Sunday, October 29, 2006

The squeeze is on

Median household income in America has declined an average of 6% nationwide, from 1999 to 2005:

In Olathe, Kansas, the average price for a new home has doubled in the past five years, while median household income in Kansas has dropped 9.8%. Rents are now climbing as well.

Compounding this dismal picture, the value of a dollar declined by 15% from 1999 to 2005.

But there is another aspect to this financial woe being faced by so many, and that is: China. Already, major construction projects are facing delays and cost overruns, because they are now competing with China for concrete and steel. In less than two years, from June 2003 to April 2005, the price of steel doubled. Prices for copper, gypsum, plywood, and lumber are also significantly higher, and lead times for material delivery has jumped to eight months (from three).

It is obvious that this creates havoc with the construction industry, but we might want to think about what’s next: in our much-vaunted globalized economy, how long will it be until the “Chinese competition” story will instead be about food?

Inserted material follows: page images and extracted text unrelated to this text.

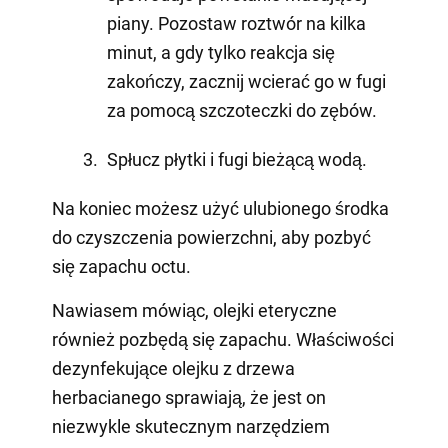
piany. Pozostaw roztwór na kilka
minut, a gdy tylko reakcja się
zakończy, zacznij wcierać go w fugi
za pomocą szczoteczki do zębów.
Spłucz płytki i fugi bieżącą wodą.
Na koniec możesz użyć ulubionego środka
do czyszczenia powierzchni, aby pozbyć
się zapachu octu.
Nawiasem mówiąc, olejki eteryczne
również pozbędą się zapachu. Właściwości
dezynfekujące olejku z drzewa
herbacianego sprawiają, że jest on
niezwykle skutecznym narzędziem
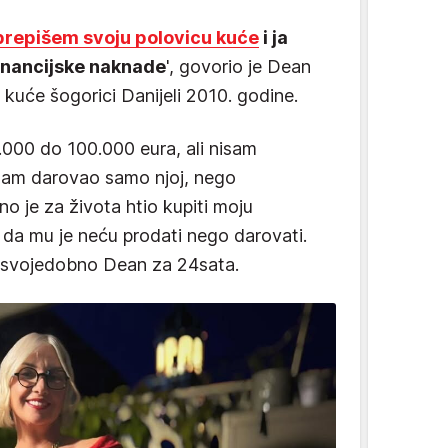
prepišem svoju polovicu kuće
i ja
financijske naknade
', govorio je Dean
 kuće šogorici Danijeli 2010. godine.
0.000 do 100.000 eura, ali nisam
isam darovao samo njoj, nego
ino je za života htio kupiti moju
 da mu je neću prodati nego darovati.
je svojedobno Dean za 24sata.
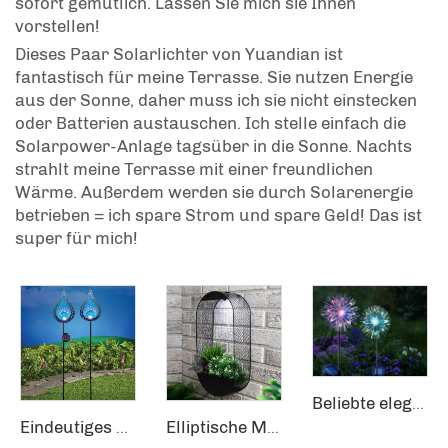
sofort gemütlich. Lassen Sie mich sie Ihnen
vorstellen!
Dieses Paar Solarlichter von Yuandian ist
fantastisch für meine Terrasse. Sie nutzen Energie
aus der Sonne, daher muss ich sie nicht einstecken
oder Batterien austauschen. Ich stelle einfach die
Solarpower-Anlage tagsüber in die Sonne. Nachts
strahlt meine Terrasse mit einer freundlichen
Wärme. Außerdem werden sie durch Solarenergie
betrieben = ich spare Strom und spare Geld! Das ist
super für mich!
Beliebte elegante solarbetriebene Gartendekoration mit Licht, Solargartenverzierung
Eindeutiges Flammen-Design Solarbetriebene Spröde-Glas-Kugel-LED-Gartenpfähle Blaue Solarlichter Außenbereich
Elliptische Maschenplanter Garten Außenbereich Witterungsbeständige Solares Bodenlicht Solargesteuerte Wandtopflampe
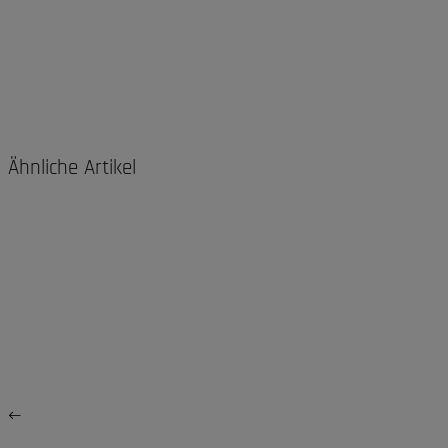
Ähnliche Artikel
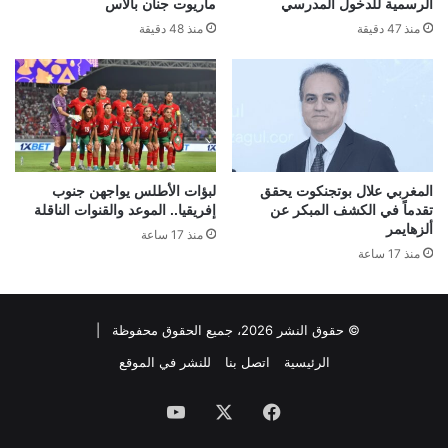
الرسمية للدخول المدرسي
ماريوت جنان بالاس
منذ 47 دقيقة
منذ 48 دقيقة
المغربي علال بوتجنكوت يحقق
لبؤات الأطلس يواجهن جنوب
تقدماً في الكشف المبكر عن
إفريقيا.. الموعد والقنوات الناقلة
ألزهايمر
منذ 17 ساعة
منذ 17 ساعة
© حقوق النشر 2026، جميع الحقوق محفوظة |
الرئيسية
اتصل بنا
للنشر في الموقع
فيسبوك
‫X
‫YouTube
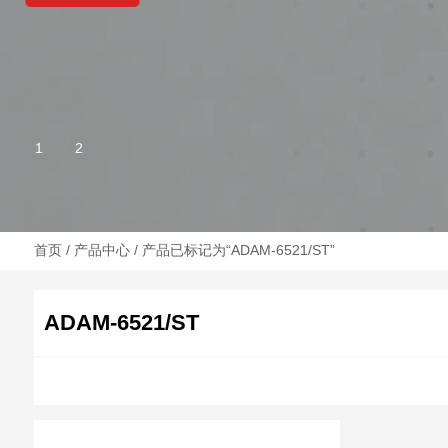
首页
/
产品中心
/ 产品已标记为“ADAM-6521/ST”
ADAM-6521/ST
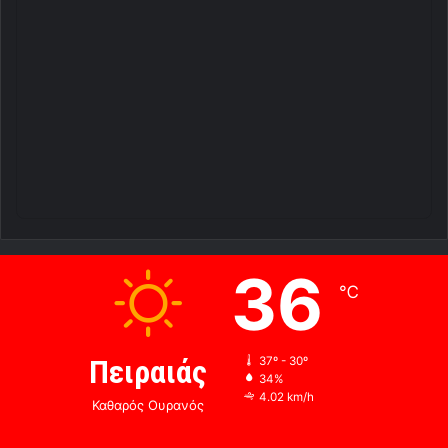
36
℃
Πειραιάς
37º - 30º
34%
4.02 km/h
Καθαρός Ουρανός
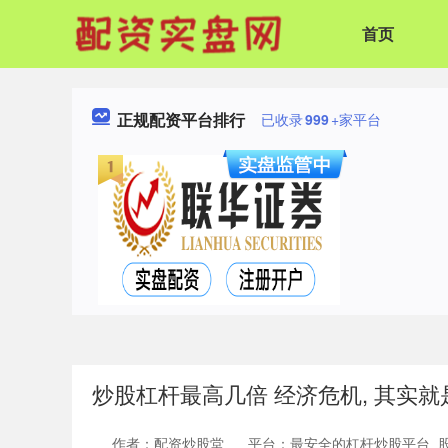
首页
正规配资平台排行
已收录
999
+家平台
炒股杠杆最高几倍 经济危机, 其实
作者：配资炒股堂
平台：最安全的杠杆炒股平台_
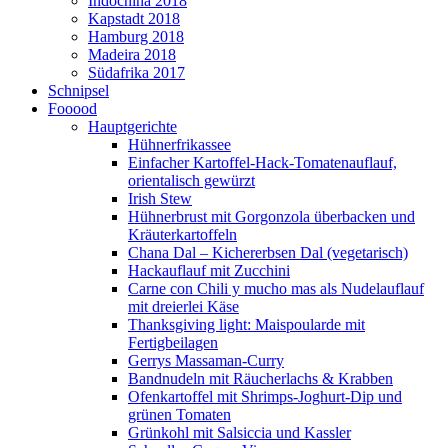
Indochina 2018
Kapstadt 2018
Hamburg 2018
Madeira 2018
Südafrika 2017
Schnipsel
Fooood
Hauptgerichte
Hühnerfrikassee
Einfacher Kartoffel-Hack-Tomatenauflauf,
orientalisch gewürzt
Irish Stew
Hühnerbrust mit Gorgonzola überbacken und
Kräuterkartoffeln
Chana Dal – Kichererbsen Dal (vegetarisch)
Hackauflauf mit Zucchini
Carne con Chili y mucho mas als Nudelauflauf
mit dreierlei Käse
Thanksgiving light: Maispoularde mit
Fertigbeilagen
Gerrys Massaman-Curry
Bandnudeln mit Räucherlachs & Krabben
Ofenkartoffel mit Shrimps-Joghurt-Dip und
grünen Tomaten
Grünkohl mit Salsiccia und Kassler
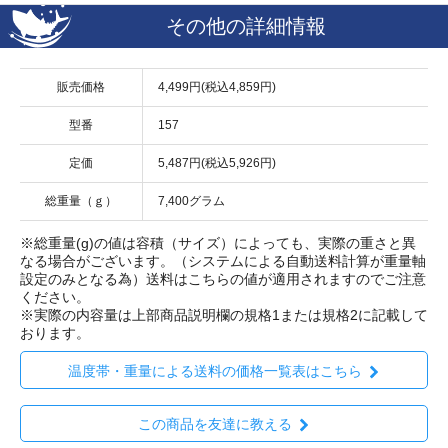
その他の詳細情報
販売価格
4,499円(税込4,859円)
型番
157
定価
5,487円(税込5,926円)
総重量（ｇ）
7,400グラム
※総重量(g)の値は容積（サイズ）によっても、実際の重さと異
なる場合がございます。（システムによる自動送料計算が重量軸
設定のみとなる為）送料はこちらの値が適用されますのでご注意
ください。
※実際の内容量は上部商品説明欄の規格1または規格2に記載して
おります。
温度帯・重量による送料の価格一覧表はこちら
この商品を友達に教える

China’s game plan is obvious to anyone willing to exercise some foresight. They have already bought America, lock, stock, and barrel; the only question is when they will choose to call in their paper debt, money that will be used to outcompete us in every conceivable market until we are, for all intents and purposes, a third world nation, exporting only raw materials to the rest of the world, and scrabbling around to feed our populace (or not).

Already we are a nation that has forgotten how to manufacture goods. We have destroyed our own factories, and sold all our machine tool knowledge to others, with the mistaken belief that we can ride on our wealthy laurels from here on out. What will happen if we suddenly need to amp up production of warships, as we did in WWII? We don’t even have the steelmaking capacity for the enterprise.

But the real tragedy is our loss of manufacturing skill, our abandonment of the apprenticeship system of teaching the trades to the next generation. We have made the assumption that we can buy our way into prosperity, but then we turned around and sold our future to the highest bidder, and that bidder was, mostly China. We “purchased” $243.5 billion of goods from China in 2005, and sold them just $41.9 billion, sending them a net of $201.5 billion in just one year.

China is not the biggest holder of America’s indebtedness - Japan is - but China presently holds about $323.5 billion of our total $1.886 trillion debt, or about 17.2% of the total. “At the end of 2004, foreign holdings of Treasury debt were $1.886 trillion, which was 44% of the total debt” and that number has continued to climb. We are in hock up to our ears, but what we are ignoring is the effect that this will have on prices, and our personal ability to purchase both essentials and luxuries when we can so easily be outcompeted by other, non-debtor, nations.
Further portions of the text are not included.